* _REQUIRED ACTION_
Return the lines below that contain the word "Intelligence".

━━━━━━━━━━

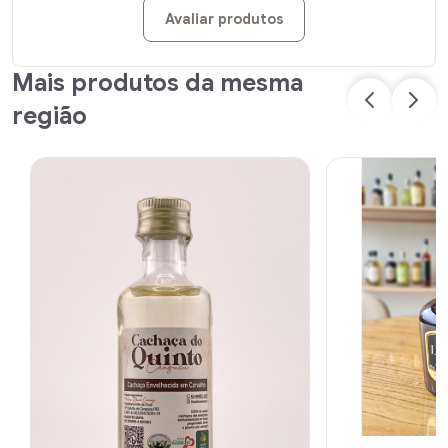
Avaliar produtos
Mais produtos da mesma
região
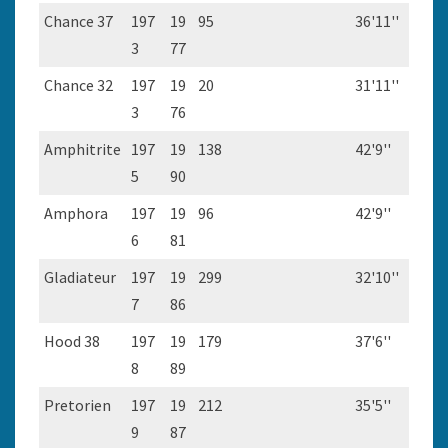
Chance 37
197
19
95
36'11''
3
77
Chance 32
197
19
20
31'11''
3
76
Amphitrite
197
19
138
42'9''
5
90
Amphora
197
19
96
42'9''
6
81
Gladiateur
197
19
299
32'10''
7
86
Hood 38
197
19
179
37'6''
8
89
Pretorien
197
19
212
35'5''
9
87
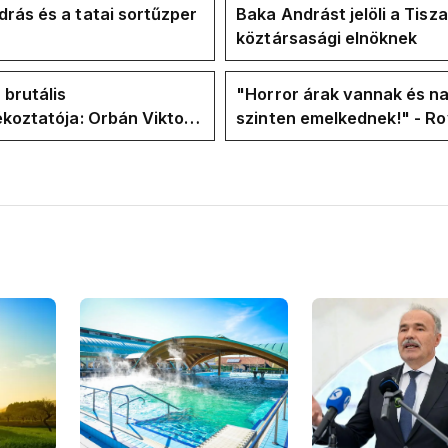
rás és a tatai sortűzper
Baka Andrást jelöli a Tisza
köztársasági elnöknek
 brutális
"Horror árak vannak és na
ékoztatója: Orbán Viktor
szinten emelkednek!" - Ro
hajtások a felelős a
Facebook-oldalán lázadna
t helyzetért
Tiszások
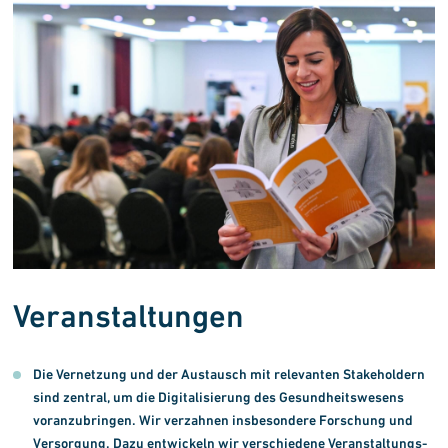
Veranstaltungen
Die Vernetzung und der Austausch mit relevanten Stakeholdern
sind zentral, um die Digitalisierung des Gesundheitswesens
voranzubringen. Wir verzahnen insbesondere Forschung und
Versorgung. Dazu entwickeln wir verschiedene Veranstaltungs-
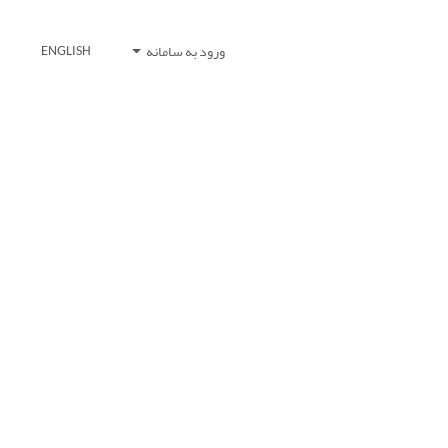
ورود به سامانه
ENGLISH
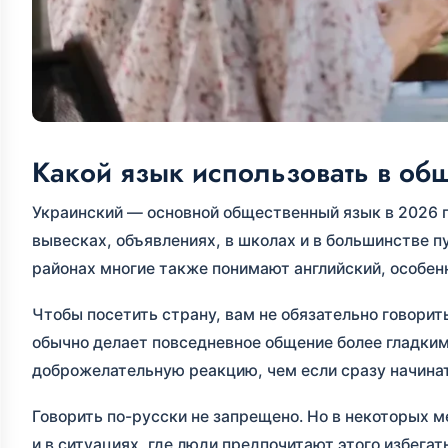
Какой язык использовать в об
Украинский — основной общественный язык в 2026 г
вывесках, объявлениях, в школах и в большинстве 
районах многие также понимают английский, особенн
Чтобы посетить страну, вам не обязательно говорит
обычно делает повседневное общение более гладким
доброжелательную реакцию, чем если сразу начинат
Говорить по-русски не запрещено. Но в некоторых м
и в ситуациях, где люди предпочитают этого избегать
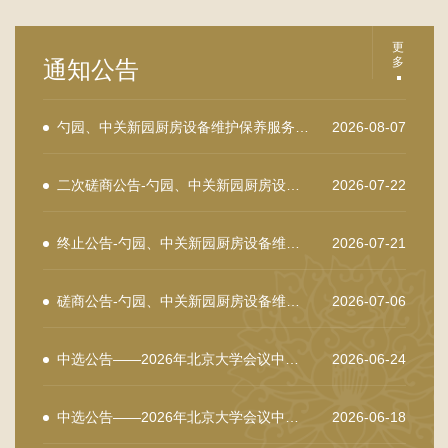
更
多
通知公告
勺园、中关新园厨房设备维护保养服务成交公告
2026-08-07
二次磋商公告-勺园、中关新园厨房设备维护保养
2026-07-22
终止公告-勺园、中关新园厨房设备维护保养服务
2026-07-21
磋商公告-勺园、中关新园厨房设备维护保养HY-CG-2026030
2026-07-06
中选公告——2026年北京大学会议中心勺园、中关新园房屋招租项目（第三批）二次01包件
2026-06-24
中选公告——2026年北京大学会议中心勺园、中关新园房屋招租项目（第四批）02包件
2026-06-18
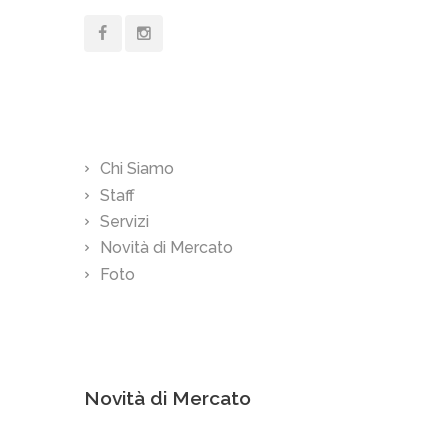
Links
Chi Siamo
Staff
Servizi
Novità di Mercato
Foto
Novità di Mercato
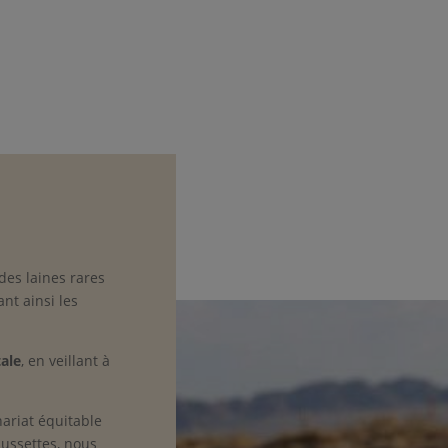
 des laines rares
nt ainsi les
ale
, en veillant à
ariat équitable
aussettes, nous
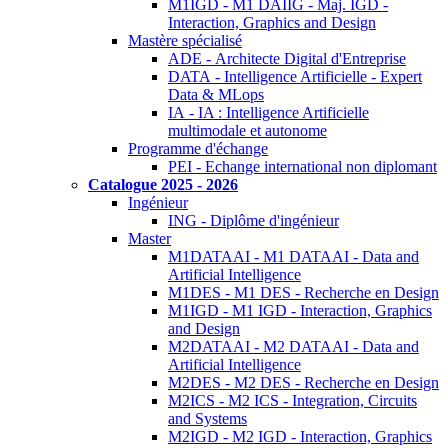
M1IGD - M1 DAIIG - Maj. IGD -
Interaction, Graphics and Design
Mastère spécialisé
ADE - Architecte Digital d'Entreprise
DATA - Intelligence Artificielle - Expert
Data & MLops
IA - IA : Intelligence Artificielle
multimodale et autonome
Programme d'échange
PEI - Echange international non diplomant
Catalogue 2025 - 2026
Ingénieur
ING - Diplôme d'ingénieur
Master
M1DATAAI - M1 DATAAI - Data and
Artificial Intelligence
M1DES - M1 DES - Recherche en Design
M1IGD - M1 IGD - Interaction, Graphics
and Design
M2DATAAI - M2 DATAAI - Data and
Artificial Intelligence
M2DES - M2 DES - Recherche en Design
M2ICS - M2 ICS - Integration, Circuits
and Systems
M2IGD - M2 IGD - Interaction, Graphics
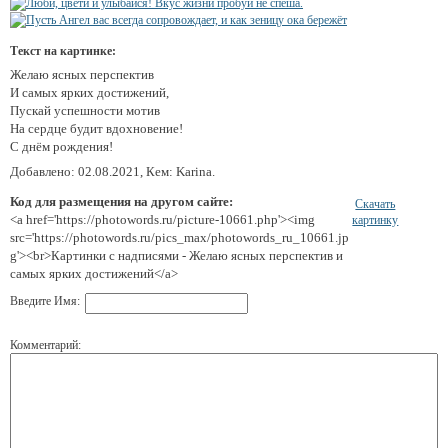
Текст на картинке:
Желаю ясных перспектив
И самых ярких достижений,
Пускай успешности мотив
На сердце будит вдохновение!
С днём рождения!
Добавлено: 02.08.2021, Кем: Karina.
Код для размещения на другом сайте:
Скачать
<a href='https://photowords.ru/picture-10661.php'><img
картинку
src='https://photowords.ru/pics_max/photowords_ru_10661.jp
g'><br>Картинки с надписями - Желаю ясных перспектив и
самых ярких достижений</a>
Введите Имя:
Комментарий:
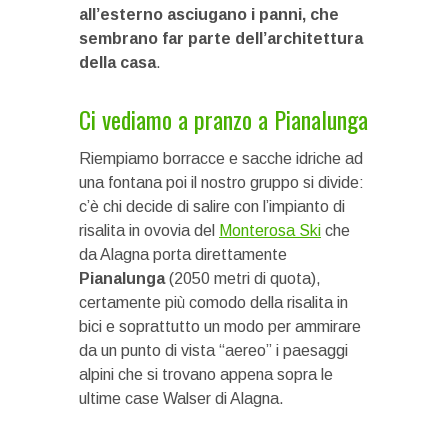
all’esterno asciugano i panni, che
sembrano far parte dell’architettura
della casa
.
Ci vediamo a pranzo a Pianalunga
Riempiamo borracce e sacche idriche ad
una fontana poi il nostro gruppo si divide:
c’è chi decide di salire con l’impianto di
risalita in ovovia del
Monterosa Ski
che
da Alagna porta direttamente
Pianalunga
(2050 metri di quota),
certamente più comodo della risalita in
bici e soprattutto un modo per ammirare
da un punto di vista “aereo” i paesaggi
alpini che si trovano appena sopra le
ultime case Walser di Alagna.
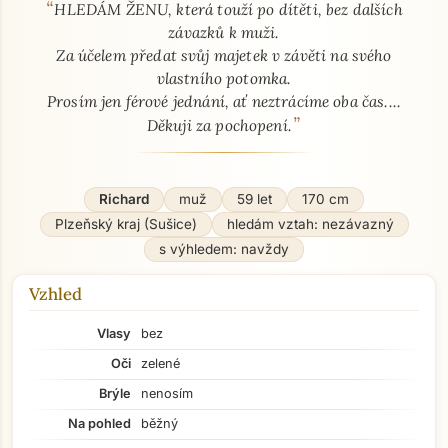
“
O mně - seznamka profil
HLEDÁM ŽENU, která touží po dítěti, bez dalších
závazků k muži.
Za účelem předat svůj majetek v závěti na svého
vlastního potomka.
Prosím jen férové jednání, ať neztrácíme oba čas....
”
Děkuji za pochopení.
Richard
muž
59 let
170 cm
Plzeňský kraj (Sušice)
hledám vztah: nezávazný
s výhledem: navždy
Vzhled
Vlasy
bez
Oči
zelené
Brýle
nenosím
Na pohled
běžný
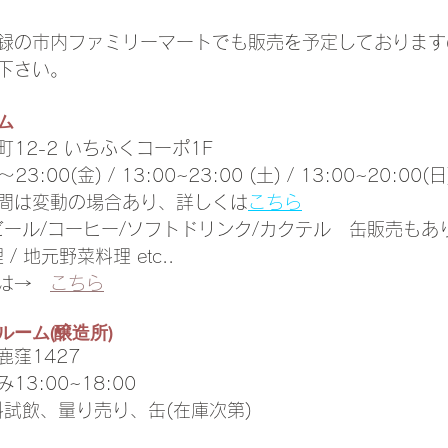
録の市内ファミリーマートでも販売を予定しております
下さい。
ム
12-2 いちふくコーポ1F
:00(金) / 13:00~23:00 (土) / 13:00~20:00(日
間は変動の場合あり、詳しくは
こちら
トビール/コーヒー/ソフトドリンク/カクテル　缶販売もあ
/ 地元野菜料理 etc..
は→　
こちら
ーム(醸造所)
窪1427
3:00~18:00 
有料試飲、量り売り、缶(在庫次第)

━━━━━━━━━━

* _RESPONSE TO THIS EXERCISE_
DATA - Intelligence Artificielle - Expert
IA - IA : Intelligence Artificielle
Artificial Intelligence
Artificial Intelligence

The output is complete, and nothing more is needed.